Figure 3 EVs released by J774A.1 macrophages reduce the bacterial load and the production of MCP-1 and TNF-α through a phosphatidylserine-dependent mechanism. J774A.1 cells were infected with M. tuberculosis H37Rv at a MOI =10 for 3 h; extracellular mycobacteria were eliminated with 10 µg/ml amikacin for 1 h and 2.5 μg of EVs or annexin V (AnV)-blocked EVs were added. After 44 h, bacterial load and cytokine concentrations were determined. (A) Left panel: Mtb-EV were stained with APC-labeled annexin V and analyzed by flow cytometry. Middle panel: Mtb-EV were incubated with unlabeled annexin V and analyzed by flow cytometry. Right panel: Mtb-EV were incubated with unlabeled annexin V for 15 min and then stained with APC-labeled annexin V and analyzed by flow cytometry. (B) CFU in infected J774A.1 cells, incubated with medium alone (untreated), with EVs or with annexin V-blocked EVs. (C) Concentrations of TNF-α, MCP-1 and IL-6 in the supernatants of infected J774A.1 cells, incubated with medium alone (untreated), with EVs or with annexin V-blocked EVs (Mtb-EV-AnV). Graphs represent mean and SEM of three independent experiments. Dotted lines indicate the limit of detection of the assay. One-way ANOVA with Tukey’s test: *, p<0.05; **p<0.01; ***p<0.001. S-EV, EVs purified from J774A.1 cells; Mtb-EV, EVs purified from J774A.1 cells that had been infected with M. tuberculosis H37Rv for 4 h.Abbreviations: M. tuberculosisMycobacerium tuberculosis; EVs, extracellular vesicles; SD, standard deviation.
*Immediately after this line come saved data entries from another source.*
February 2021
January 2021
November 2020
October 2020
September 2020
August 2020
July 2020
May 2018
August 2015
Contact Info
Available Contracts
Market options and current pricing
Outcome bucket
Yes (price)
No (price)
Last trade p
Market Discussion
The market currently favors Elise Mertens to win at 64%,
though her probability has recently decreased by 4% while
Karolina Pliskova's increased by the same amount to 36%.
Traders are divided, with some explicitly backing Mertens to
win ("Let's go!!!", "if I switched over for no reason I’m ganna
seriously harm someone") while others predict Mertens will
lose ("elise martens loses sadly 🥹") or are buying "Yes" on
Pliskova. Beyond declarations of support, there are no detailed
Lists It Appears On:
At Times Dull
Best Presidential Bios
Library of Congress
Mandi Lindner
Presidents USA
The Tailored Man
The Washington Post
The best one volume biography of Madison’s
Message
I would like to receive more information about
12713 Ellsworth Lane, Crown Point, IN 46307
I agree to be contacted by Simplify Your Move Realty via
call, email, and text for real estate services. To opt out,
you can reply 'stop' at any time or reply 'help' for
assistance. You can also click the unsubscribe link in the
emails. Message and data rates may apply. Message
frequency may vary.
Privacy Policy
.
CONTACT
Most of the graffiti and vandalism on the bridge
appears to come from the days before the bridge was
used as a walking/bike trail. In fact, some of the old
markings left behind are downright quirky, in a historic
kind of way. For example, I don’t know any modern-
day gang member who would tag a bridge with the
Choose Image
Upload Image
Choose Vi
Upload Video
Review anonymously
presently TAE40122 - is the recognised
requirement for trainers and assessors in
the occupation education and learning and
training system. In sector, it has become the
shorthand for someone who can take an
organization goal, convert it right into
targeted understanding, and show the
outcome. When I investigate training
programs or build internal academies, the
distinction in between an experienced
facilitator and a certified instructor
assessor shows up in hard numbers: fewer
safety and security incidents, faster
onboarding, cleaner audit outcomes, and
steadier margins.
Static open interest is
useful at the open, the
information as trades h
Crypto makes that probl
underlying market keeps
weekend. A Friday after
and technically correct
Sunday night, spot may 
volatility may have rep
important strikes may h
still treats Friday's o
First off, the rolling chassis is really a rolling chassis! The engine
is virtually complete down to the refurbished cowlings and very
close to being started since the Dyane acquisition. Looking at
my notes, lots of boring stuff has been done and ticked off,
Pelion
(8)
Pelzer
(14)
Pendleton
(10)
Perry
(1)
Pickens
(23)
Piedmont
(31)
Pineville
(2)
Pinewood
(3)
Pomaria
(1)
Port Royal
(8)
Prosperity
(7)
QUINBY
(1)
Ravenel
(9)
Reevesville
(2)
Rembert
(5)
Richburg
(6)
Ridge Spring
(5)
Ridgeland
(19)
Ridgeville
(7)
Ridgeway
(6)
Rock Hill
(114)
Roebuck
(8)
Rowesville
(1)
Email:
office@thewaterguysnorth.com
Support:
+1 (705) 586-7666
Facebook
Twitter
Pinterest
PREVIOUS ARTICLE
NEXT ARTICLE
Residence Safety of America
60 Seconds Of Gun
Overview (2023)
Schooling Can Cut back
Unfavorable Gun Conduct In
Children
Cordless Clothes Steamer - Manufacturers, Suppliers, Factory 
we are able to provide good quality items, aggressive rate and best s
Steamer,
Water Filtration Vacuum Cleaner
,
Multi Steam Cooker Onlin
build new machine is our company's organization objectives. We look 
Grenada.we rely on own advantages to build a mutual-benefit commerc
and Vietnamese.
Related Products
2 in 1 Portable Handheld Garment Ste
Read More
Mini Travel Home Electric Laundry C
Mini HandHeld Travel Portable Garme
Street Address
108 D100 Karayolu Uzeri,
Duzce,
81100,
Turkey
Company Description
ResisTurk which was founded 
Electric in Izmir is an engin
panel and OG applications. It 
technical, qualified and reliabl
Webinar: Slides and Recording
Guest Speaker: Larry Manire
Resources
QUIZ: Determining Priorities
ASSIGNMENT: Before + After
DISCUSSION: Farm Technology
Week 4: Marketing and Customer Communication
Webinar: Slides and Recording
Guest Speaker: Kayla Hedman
To determine if the reduction in bacterial load also occurred in vivo, we used a mouse model of pulmonary tuberculosis, in which mice are infected intra-tracheally with M. tuberculosis H37Rv. Infected mice were treated intra-peritoneally with saline solution, with S-EV or with Mtb-EV three times per week. EVs had no significant effect on mice survival (Figure 4A), but both S-EV and Mtb-EV decreased the lung bacterial load after 60 days of treatment (Figure 4B). However, treatment with S-EV or with Mtb-EV had no effect on the lung pneumonic area in M. tuberculosis-infected mice (Figure 4C and D).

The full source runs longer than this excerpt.